Here’s an analogy: Most cities and towns require dogs but not cats to be licensed. There are differences between the animals. Dogs on average are bigger, stronger, and more aggressive than cats, are feared by more people, can give people serious bites, and make a lot of noise outdoors, barking and howling. Feral cats generally are innocuous, and many pet cats are confined indoors. Dog owners, other than those who own cats as well, would like cats to have to be licensed, but do not argue that the failure of government to require that the “competing” animal be licensed deprives the dog owners of a constitutionally protected property right, or alternatively that it subjects them to unconstitutional discrimination. The plaintiffs in the present case have no stronger argument for requiring that Uber be subjected to the same licensure scheme as the taxi owners.
Just as some people prefer cats to dogs, some people prefer Uber to Yellow Cab, Flash Cab, Checker Cab, etc. They prefer one business model to another. The City wants to encourage this competition, rather than stifle it as urged by the plaintiffs, who are taxi owners. So there is no merit to the plaintiffs’ claim that the City has taken property from them without compensation.
Finally, some words from Judge Posner about the “big picture” of competition, deregulation and legacy taxi monopolies:
Beginning in the 1970s a deregulation movement swept the country, powered by the belief that competition is often a superior alternative to regulation. Entire agencies vanished, such as the Civil Aeronautics Board, which had greatly limited competition in the airline industry. Many cities loosened the regulatory limitations on taxi services — and this well before there were any ride-hailing services. The deregulation movement has surged with the advent of the ride-hailing services.Chicago has chosen the side of deregulation, and thus of competition, over preserving the traditional taxicab monopolies. That is a legally permissible choice.

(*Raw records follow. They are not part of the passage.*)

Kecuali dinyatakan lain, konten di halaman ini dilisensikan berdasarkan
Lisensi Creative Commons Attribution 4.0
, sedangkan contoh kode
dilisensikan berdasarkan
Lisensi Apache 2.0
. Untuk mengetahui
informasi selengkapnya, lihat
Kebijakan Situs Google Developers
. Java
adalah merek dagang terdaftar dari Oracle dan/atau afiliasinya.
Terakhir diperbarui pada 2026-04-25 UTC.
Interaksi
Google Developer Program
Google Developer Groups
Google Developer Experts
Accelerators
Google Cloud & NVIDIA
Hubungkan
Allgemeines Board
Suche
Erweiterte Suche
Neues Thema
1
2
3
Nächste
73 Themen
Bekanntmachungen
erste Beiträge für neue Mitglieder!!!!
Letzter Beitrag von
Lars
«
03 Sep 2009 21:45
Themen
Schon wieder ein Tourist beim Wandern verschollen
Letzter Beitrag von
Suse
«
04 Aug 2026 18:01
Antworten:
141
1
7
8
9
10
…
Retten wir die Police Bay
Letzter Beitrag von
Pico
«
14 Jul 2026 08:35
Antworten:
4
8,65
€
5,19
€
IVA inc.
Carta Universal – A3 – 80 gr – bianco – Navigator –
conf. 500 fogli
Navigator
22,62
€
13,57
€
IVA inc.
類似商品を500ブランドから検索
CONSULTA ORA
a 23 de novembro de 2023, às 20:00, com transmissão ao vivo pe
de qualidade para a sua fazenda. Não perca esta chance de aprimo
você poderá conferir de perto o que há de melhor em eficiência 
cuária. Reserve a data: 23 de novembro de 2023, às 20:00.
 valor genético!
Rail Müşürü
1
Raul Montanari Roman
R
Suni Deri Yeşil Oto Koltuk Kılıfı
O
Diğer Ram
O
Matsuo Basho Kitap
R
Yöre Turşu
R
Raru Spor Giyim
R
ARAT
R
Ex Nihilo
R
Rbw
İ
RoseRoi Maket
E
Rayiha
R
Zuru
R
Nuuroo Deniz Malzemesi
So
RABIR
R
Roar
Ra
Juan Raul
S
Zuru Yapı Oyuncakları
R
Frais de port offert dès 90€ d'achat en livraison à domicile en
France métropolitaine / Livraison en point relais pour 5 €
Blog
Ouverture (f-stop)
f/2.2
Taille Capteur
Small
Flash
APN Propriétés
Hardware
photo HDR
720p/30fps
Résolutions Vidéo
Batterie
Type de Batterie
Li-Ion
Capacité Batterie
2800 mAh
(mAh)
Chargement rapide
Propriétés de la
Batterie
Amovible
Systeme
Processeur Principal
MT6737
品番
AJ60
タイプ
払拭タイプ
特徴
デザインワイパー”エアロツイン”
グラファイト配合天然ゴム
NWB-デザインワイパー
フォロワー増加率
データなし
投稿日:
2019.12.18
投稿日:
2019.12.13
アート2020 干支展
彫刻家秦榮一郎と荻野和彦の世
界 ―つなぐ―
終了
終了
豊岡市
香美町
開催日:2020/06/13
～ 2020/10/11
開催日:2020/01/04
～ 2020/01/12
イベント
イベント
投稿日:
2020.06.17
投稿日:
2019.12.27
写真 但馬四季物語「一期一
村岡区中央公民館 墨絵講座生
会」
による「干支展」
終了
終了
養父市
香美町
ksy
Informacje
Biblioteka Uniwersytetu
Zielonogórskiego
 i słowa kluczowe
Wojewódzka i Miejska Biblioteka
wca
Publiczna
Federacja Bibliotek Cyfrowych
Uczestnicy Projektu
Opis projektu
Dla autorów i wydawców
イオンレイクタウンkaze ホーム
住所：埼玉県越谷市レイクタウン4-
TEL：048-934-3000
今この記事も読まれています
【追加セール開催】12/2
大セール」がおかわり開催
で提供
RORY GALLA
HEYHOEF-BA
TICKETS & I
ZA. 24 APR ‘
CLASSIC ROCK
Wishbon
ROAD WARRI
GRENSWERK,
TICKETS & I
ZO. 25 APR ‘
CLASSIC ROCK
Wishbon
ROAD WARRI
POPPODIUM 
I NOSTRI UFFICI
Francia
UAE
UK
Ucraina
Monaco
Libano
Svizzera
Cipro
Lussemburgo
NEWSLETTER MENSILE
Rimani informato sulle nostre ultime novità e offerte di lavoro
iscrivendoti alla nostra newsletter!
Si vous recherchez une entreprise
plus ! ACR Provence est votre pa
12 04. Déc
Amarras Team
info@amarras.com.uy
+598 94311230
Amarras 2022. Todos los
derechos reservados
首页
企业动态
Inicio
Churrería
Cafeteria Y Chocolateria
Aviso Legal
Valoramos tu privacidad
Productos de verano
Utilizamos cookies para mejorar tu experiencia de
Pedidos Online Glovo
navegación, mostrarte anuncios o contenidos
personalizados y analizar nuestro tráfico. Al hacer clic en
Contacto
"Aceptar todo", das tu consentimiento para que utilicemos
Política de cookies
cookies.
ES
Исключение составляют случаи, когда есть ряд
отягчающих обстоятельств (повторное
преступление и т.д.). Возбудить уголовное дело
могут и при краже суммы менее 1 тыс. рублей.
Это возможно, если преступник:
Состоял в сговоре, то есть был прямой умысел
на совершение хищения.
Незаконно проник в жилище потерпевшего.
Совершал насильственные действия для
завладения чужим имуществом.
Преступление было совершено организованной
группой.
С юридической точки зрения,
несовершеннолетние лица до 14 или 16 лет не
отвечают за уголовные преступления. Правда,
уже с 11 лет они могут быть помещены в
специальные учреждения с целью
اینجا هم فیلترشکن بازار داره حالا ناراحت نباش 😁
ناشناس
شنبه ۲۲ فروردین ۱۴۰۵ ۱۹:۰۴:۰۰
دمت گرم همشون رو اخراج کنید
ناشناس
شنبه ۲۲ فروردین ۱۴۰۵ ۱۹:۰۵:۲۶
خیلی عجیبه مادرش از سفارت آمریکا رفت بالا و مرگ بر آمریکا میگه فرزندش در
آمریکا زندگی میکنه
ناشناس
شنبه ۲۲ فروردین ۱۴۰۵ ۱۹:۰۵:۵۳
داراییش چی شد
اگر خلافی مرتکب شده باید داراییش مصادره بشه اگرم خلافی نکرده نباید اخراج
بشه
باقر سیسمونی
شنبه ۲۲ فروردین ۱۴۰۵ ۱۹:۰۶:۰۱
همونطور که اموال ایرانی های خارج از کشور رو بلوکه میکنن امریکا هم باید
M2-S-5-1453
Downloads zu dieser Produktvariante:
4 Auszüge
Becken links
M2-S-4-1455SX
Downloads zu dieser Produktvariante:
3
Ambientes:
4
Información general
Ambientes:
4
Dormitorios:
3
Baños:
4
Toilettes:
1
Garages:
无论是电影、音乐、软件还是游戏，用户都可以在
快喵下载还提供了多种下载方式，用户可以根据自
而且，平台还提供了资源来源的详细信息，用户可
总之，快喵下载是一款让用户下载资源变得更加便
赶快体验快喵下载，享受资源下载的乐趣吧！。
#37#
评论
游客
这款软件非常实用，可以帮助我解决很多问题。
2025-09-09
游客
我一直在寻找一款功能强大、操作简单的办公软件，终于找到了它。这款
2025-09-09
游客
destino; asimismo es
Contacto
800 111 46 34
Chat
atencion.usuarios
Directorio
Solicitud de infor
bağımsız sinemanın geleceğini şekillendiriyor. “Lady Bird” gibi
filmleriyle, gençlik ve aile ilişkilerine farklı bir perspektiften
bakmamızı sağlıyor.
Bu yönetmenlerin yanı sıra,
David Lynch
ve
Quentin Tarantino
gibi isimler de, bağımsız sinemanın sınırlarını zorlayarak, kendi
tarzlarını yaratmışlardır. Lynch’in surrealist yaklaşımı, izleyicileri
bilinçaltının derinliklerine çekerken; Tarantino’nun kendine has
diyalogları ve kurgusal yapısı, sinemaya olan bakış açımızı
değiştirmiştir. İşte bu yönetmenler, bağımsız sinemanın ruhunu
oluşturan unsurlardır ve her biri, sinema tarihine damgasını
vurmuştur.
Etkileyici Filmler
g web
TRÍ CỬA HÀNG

MP: Probably an appropriate time to close here by invoking Perry’s Law: “Competition breeds competence.” And there’s sure a significantly greater level of competence in the transportation industry today than ever before in history, thanks to ride-hailing services like Uber and Lyft that provide a much-needed alternative to Big Taxi by offering much better service at a lower price. Kudos to Judge Posner and his fellow justices for promoting market competition and Schumpeterian creative destruction by helping to legally erode the anti-competitive power of the traditional taxicab monopoly in Chicago.